Inflação a 4,89% significa que o que custa R$ 1.000 hoje vai custar R$ 1.048,90 daqui a 12 meses. Se sua renda não subir nessa proporção, você fica mais pobre em termos reais. Para uma família com gastos mensais de R$ 5.000, a inflação corrói cerca de R$ 244 por mês em poder de compra ao longo do ano.

Os mais afetados são os que vivem de renda fixa nominal sem reajuste — aposentados que não recebem reajuste pelo INPC, trabalhadores em empresas que não dão aumento, e quem tem dinheiro parado em conta corrente.

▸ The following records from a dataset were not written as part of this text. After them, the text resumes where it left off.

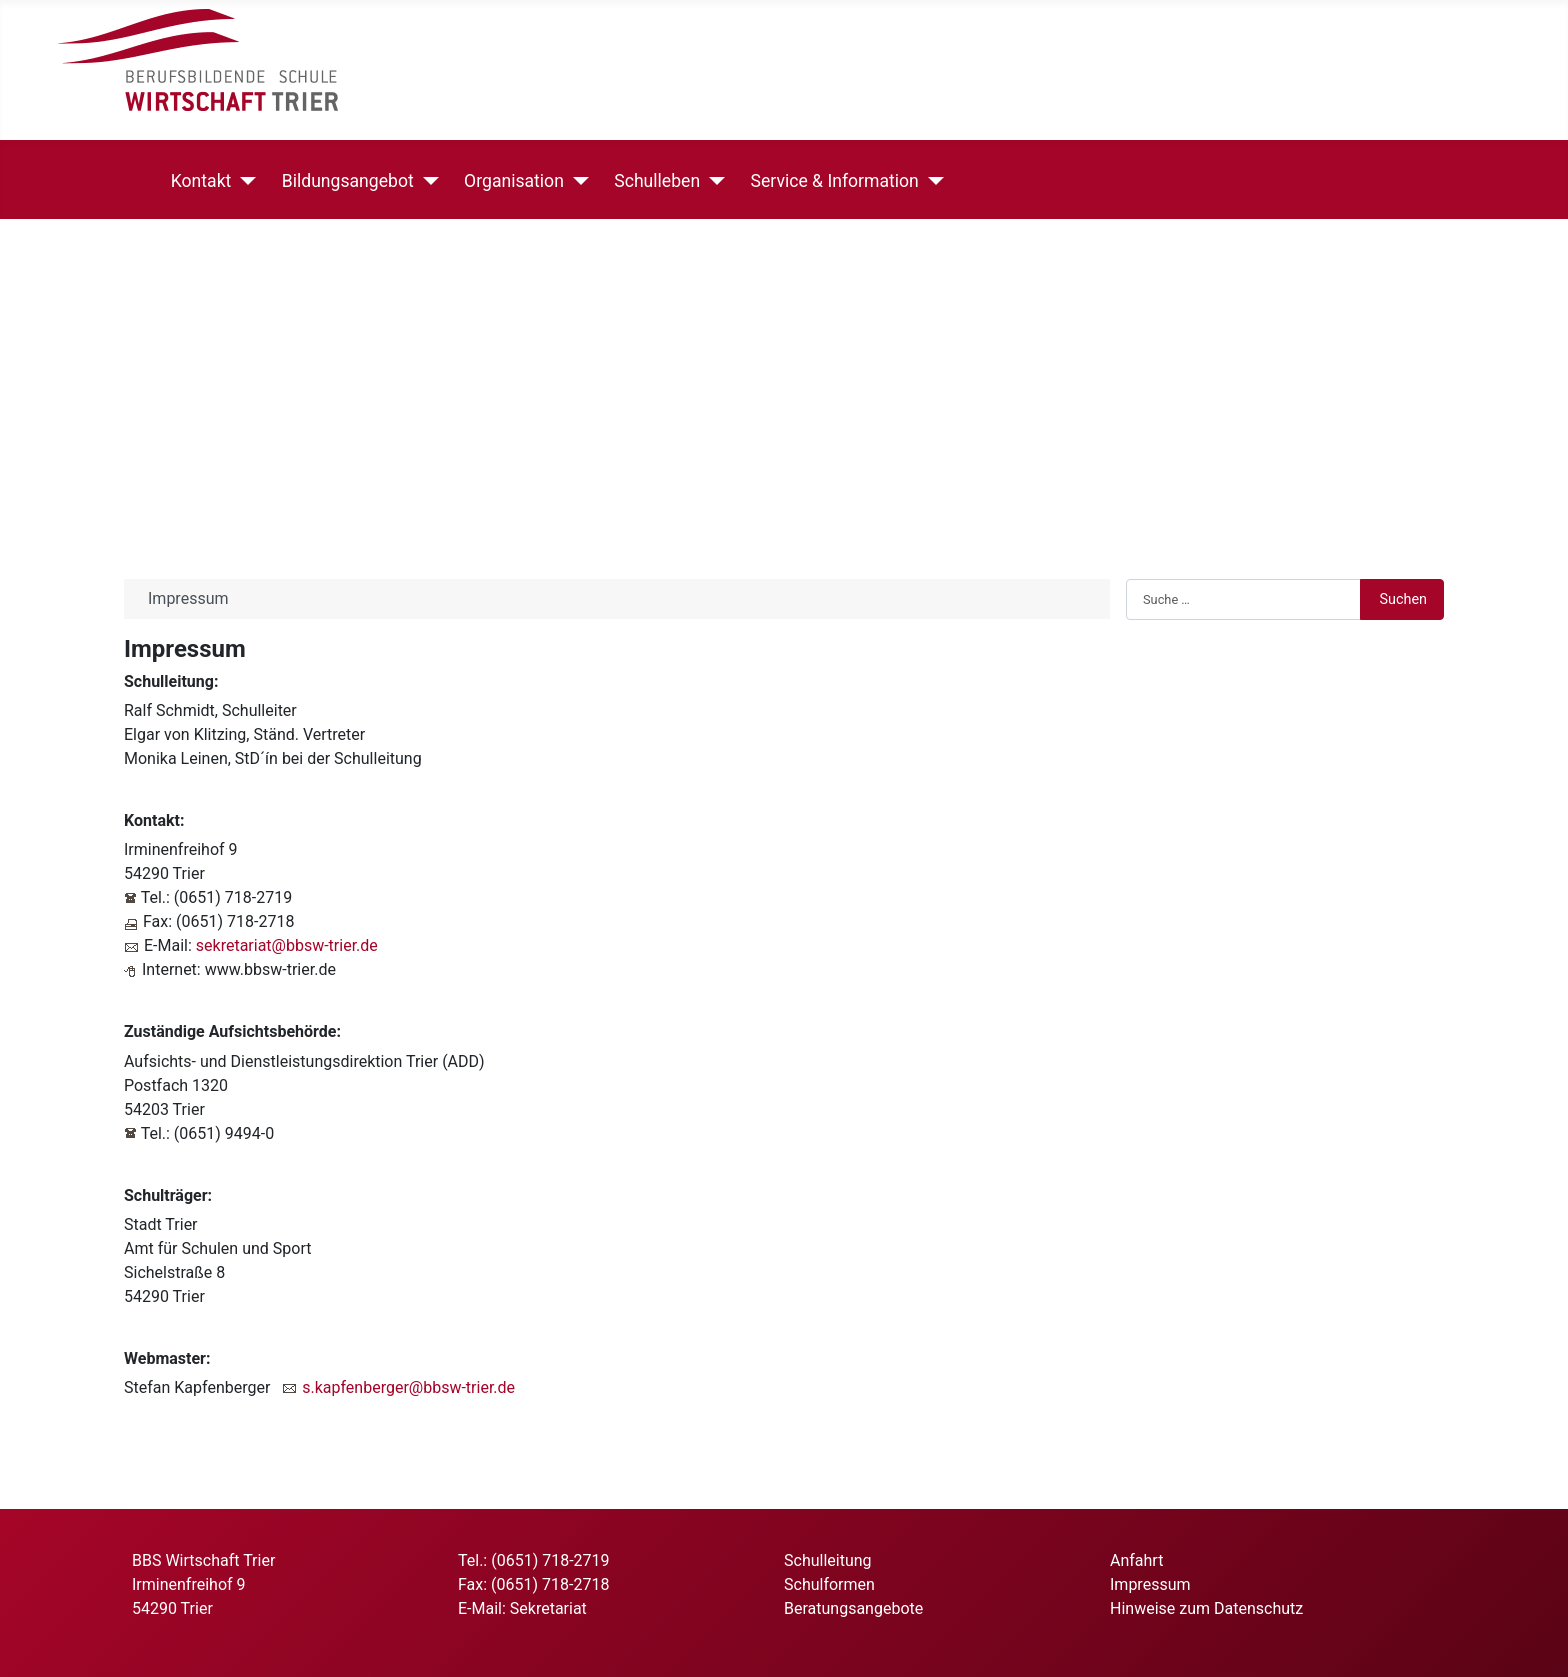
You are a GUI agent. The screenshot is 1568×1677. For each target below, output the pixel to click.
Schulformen (829, 1584)
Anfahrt (1136, 1560)
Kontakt (197, 181)
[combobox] (1243, 599)
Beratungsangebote (853, 1608)
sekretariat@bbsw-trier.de (287, 945)
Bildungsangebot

O que o Banco Central pode fazer

O BC tem algumas alternativas para reagir a uma inflação que insiste em ficar acima da meta:

  • Pausar os cortes da Selic — interromper o ciclo de queda da taxa básica
  • Reverter para alta — voltar a subir a Selic se a inflação continuar acelerando
  • Comunicação dura — sinalizar nos comunicados do Copom postura mais conservadora
  • Atuação no câmbio — vender dólares das reservas internacionais para conter a alta da moeda

"O pior cenário para o governo seria precisar reverter o ciclo de cortes da Selic em 2026", avaliam ex-presidentes do BC. Por enquanto, o mercado ainda projeta cortes — mas a margem ficou apertada.